The video from Dementia Support, which runs Sage House in City Fields Way, Tangmere, comes as the charity launches a £1million appeal to expand its services in the community.
The video tells the story of Bob, who was diagnosed with dementia in 2014, and his wife Anne.
Anne reveals how, following the diagnosis, she felt overwhelmed by the situation and felt increasingly isolated as she became Bob's primary carer.
She said: "It's like a game of scrabble, where you throw all the letters up in the air, that's what it's like for Bob.
"And the man I love, and the man I married, is disappearing. It's turned my world upside down."
She described her husband as 'such a lovely man, such a caring man, so affectionate'.
"He's my best friend. And I'm trying to hold on as tight as I can. I don't want to lose him," she said.
When Bob received his diagnosis, Anne said she felt like she had no one to turn to.

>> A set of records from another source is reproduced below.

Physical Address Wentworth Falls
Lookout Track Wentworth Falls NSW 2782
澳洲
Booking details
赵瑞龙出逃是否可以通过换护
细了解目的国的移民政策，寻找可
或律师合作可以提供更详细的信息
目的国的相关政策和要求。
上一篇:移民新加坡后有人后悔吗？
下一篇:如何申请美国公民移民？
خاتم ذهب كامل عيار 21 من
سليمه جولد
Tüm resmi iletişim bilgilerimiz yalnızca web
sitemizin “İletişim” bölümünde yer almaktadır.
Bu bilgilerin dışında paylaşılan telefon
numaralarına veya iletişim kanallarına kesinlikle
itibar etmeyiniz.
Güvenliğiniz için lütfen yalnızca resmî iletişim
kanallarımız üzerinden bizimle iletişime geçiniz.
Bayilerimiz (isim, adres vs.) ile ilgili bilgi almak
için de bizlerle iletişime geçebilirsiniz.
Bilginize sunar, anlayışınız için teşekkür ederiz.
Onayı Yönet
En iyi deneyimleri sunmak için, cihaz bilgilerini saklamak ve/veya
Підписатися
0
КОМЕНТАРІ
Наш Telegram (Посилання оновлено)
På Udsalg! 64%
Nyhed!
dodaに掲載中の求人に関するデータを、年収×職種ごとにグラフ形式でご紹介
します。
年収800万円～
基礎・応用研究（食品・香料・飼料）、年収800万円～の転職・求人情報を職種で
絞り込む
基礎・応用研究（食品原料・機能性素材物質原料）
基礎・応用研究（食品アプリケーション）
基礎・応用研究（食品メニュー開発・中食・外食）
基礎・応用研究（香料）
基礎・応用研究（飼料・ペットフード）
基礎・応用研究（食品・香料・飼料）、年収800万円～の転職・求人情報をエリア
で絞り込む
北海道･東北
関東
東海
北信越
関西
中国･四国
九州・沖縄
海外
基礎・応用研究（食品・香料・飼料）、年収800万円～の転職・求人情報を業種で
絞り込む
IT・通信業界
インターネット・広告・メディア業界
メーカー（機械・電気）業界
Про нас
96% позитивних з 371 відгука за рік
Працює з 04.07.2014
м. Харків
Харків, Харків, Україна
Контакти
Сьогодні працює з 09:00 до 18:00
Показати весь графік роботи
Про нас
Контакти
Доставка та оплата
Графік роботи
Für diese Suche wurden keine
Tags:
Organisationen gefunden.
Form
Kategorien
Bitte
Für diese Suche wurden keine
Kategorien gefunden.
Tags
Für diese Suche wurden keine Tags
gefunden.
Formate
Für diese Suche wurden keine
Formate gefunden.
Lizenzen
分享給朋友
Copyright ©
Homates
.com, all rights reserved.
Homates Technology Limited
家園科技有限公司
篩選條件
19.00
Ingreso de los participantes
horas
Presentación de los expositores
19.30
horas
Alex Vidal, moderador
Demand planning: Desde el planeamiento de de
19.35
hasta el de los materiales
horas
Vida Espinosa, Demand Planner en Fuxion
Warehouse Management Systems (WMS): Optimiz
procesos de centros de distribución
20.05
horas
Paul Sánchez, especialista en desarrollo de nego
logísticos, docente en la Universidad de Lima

She said: "At first when you're diagnosed, they absolutely bombard you with leaflets and information.
"And you're sitting there in complete shock - you don't take it in for a long time..
"And there's nowhere really, that we could go for help until I heard about [Sage House]."
Finding support at Sage House in Tangmere, Dementia Support’s care centre, has been Anne’s lifeline.
The charity’s Wayfinding service has provided both Anne and Bob with personalised guidance, practical help and emotional support.
A Wayfinder is an individual who will support the whole family and who provide vital personalised guidance for people living with dementia and their families to find their way through their dementia journey.
Anne and Bob's daughters have also seen a Wayfinder for support around caring for their dad.
This dementia service is unique to the charity.
Anne said: "If we hadn’t found Dementia Support, I would never have been able to find the support Jacquie, my Wayfinder, has put in place.
"What a change its made for Bob.
"It's so important, because it is very hard to watch someone you love disappear before you, and there's good days and bad days, but I know I can come here and get the help and support we need."
Dementia Support is now appealing for £1million to help it expand its Wayfinder services in the community.
Currently, the charity can only reach 10 per cent of people living with dementia in the area and urgently needs more funds to enable them to reach more people.